On 2 October 2018, Dnipriany was assigned to Nova Kakhovka urban hromada, one of the hromadas of Ukraine. Nova Kakhovka Municipality as an administrative unit was abolished on 18 July 2020 as part of the administrative reform of Ukraine, which reduced the number of raions of Kherson Oblast to five. The area of the former Nova Kakhovka Municipality was merged into Kakhovka Raion.

During the Russian invasion of Ukraine that began in 2022, Dnipriany was captured and occupied by Russian forces. In June 2023, the Kakhovka Dam was blown up, flooding vast areas in Kherson Oblast, including Dnipriany. Footage showed that Dnipriany was either completely or almost completely underwater on 6 June 2023.

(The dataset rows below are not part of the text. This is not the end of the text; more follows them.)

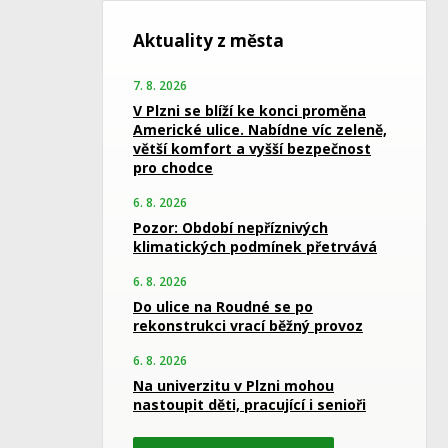
Aktuality z města
7. 8. 2026
V Plzni se blíží ke konci proměna
Americké ulice. Nabídne víc zeleně,
větší komfort a vyšší bezpečnost
pro chodce
6. 8. 2026
Pozor: Období nepříznivých
klimatických podmínek přetrvává
6. 8. 2026
Do ulice na Roudné se po
rekonstrukci vrací běžný provoz
6. 8. 2026
Na univerzitu v Plzni mohou
nastoupit děti, pracující i senioři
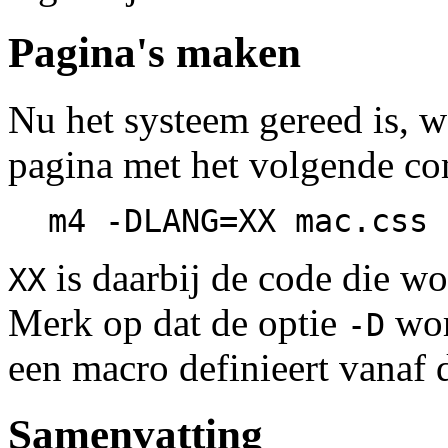
Pagina's maken
Nu het systeem gereed is, w
pagina met het volgende c
m4 -DLANG=XX mac.css 
is daarbij de code die wo
XX
Merk op dat de optie
word
-D
een macro definieert vanaf
Samenvatting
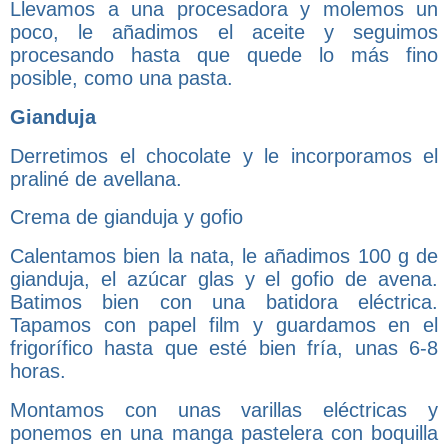
Llevamos a una procesadora y molemos un
poco, le añadimos el aceite y seguimos
procesando hasta que quede lo más fino
posible, como una pasta.
Gianduja
Derretimos el chocolate y le incorporamos el
praliné de avellana.
Crema de gianduja y gofio
Calentamos bien la nata, le añadimos 100 g de
gianduja, el azúcar glas y el gofio de avena.
Batimos bien con una batidora eléctrica.
Tapamos con papel film y guardamos en el
frigorífico hasta que esté bien fría, unas 6-8
horas.
Montamos con unas varillas eléctricas y
ponemos en una manga pastelera con boquilla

Until 26 January 2024, Dnipriany was designated urban-type settlement. On this day, a new law entered into force which abolished this status, and Dnipriany became a rural settlement.

==Economy==

Dnipriany is home to the Dnipriany River Port.

===Transportation===
The closest railway station, Elektromash, is located in Nova Kakhovka. It is on the railway connecting Mykolaiv via Snihurivka and Nova Kakhovka with Melitopol. There is infrequent passenger traffic.

The settlement has road access to Nova Kakhovka and further to Highway M14 connecting Kherson with Melitopol.

==Demographics==

In 2001, the settlement had a population of 4,712, most of whom were ethnic Ukrainians.